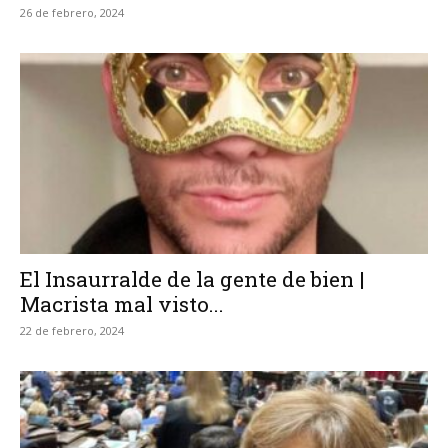
26 de febrero, 2024
El Insaurralde de la gente de bien |
Macrista mal visto...
22 de febrero, 2024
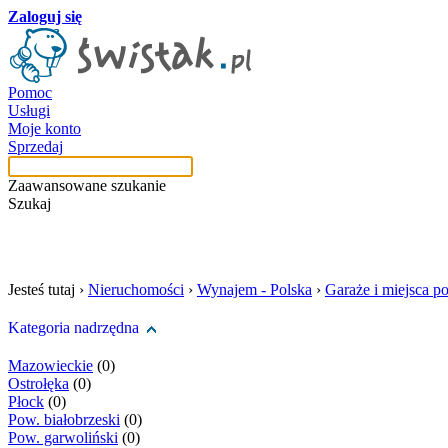
Zaloguj się
Pomoc
Usługi
Moje konto
Sprzedaj
Zaawansowane szukanie
Szukaj
szukaj w tej kategori
Jesteś tutaj ›
Nieruchomości
›
Wynajem - Polska
›
Garaże i miejsca p
Kategoria nadrzędna
Mazowieckie
(0)
Ostrołęka
(0)
Płock
(0)
Pow. białobrzeski
(0)
Pow. garwoliński
(0)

————

(Task description) From the data above, count the lines that contain "febrero" and write only that count.

(Response) 2